### [How to complete this task]
Write each entry again exactly as shown, but without the images it holds.

### [Records provided]

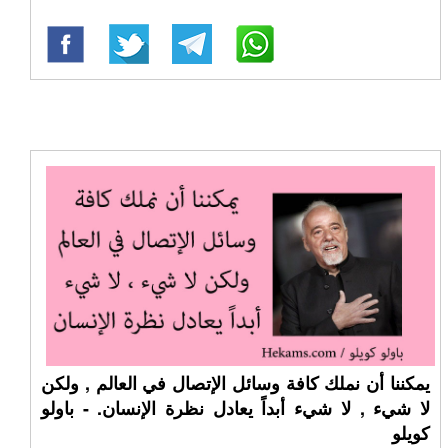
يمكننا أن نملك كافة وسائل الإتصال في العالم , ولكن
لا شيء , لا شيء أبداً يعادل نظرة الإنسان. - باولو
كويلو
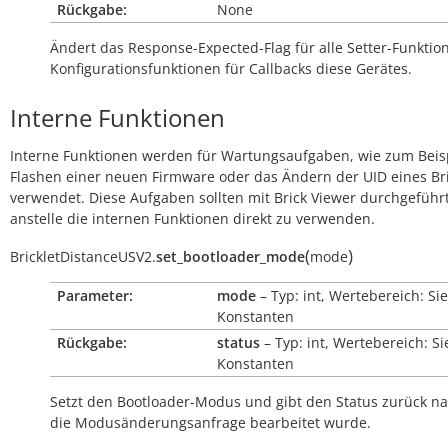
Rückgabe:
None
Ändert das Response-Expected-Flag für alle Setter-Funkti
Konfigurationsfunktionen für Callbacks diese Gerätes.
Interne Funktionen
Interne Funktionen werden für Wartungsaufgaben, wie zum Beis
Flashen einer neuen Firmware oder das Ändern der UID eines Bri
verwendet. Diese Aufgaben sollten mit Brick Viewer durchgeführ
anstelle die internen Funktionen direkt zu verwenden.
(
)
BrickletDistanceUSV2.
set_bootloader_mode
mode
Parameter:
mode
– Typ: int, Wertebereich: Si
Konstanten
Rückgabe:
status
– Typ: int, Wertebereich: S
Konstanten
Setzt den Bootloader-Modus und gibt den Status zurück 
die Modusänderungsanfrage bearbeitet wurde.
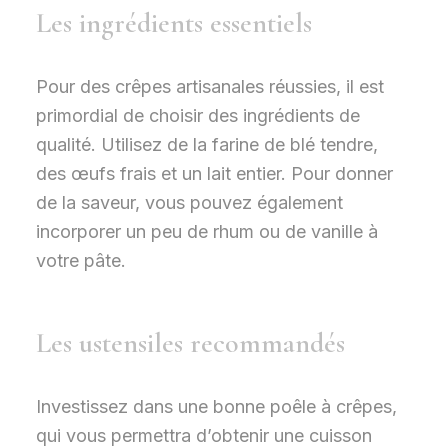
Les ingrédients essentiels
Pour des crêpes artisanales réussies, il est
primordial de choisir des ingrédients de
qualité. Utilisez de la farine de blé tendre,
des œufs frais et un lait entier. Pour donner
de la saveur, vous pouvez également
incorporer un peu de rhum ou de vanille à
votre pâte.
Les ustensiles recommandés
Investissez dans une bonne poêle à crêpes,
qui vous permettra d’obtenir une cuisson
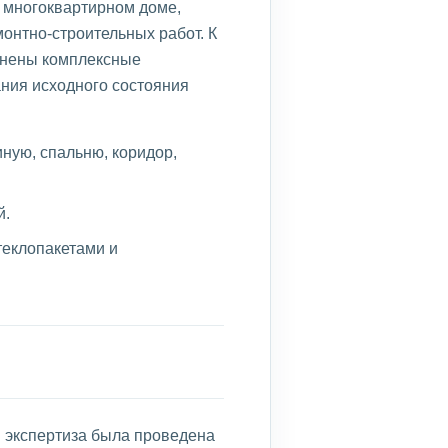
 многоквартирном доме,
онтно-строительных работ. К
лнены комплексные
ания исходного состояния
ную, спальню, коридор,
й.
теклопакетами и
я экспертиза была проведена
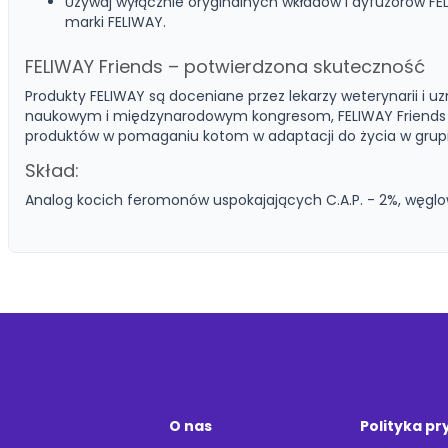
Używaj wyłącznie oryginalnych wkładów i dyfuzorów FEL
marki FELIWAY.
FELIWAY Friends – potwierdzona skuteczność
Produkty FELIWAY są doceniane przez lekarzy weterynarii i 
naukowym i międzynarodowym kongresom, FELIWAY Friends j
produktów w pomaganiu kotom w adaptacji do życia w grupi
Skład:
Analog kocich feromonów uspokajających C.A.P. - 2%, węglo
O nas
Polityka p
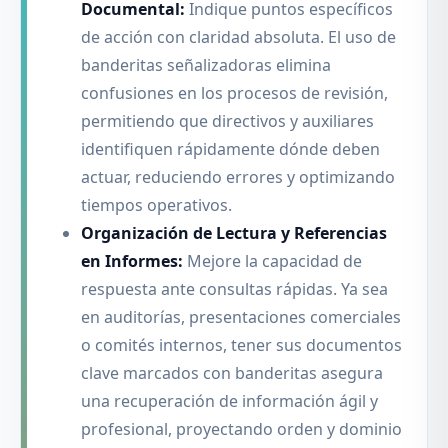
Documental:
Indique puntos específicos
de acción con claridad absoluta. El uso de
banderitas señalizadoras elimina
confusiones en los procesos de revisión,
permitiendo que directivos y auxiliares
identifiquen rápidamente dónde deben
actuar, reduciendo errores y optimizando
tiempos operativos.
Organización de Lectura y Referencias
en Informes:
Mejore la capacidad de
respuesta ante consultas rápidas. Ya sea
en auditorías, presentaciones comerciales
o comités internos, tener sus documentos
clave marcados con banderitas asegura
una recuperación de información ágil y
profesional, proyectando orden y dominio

### [Response to the task]
يمكننا أن نملك كافة وسائل الإتصال في العالم , ولكن
لا شيء , لا شيء أبداً يعادل نظرة الإنسان. - باولو
كويلو
Rückgabe:
None
Ändert das Response-Expected-Flag für alle Setter-Funkti
Konfigurationsfunktionen für Callbacks diese Gerätes.
Interne Funktionen
Interne Funktionen werden für Wartungsaufgaben, wie zum Beis
Flashen einer neuen Firmware oder das Ändern der UID eines Bri
verwendet. Diese Aufgaben sollten mit Brick Viewer durchgeführ
anstelle die internen Funktionen direkt zu verwenden.
(
)
BrickletDistanceUSV2.
set_bootloader_mode
mode
Parameter:
mode
– Typ: int, Wertebereich: Si
Konstanten
Rückgabe:
status
– Typ: int, Wertebereich: S
Konstanten
Setzt den Bootloader-Modus und gibt den Status zurück 
die Modusänderungsanfrage bearbeitet wurde.
Les ingrédients essentiels
Pour des crêpes artisanales réussies, il est
primordial de choisir des ingrédients de
qualité. Utilisez de la farine de blé tendre,
des œufs frais et un lait entier. Pour donner
de la saveur, vous pouvez également
incorporer un peu de rhum ou de vanille à
votre pâte.
Les ustensiles recommandés
Investissez dans une bonne poêle à crêpes,
qui vous permettra d’obtenir une cuisson
 многоквартирном доме,
онтно-строительных работ. К
лнены комплексные
ания исходного состояния
ную, спальню, коридор,
й.
теклопакетами и
я экспертиза была проведена
Używaj wyłącznie oryginalnych wkładów i dyfuzorów FEL
marki FELIWAY.
FELIWAY Friends – potwierdzona skuteczność
Produkty FELIWAY są doceniane przez lekarzy weterynarii i 
naukowym i międzynarodowym kongresom, FELIWAY Friends j
produktów w pomaganiu kotom w adaptacji do życia w grupi
Skład:
Analog kocich feromonów uspokajających C.A.P. - 2%, węglo
O nas
Polityka p
Documental:
Indique puntos específicos
de acción con claridad absoluta. El uso de
banderitas señalizadoras elimina
confusiones en los procesos de revisión,
permitiendo que directivos y auxiliares
identifiquen rápidamente dónde deben
actuar, reduciendo errores y optimizando
tiempos operativos.
Organización de Lectura y Referencias
en Informes:
Mejore la capacidad de
respuesta ante consultas rápidas. Ya sea
en auditorías, presentaciones comerciales
o comités internos, tener sus documentos
clave marcados con banderitas asegura
una recuperación de información ágil y
profesional, proyectando orden y dominio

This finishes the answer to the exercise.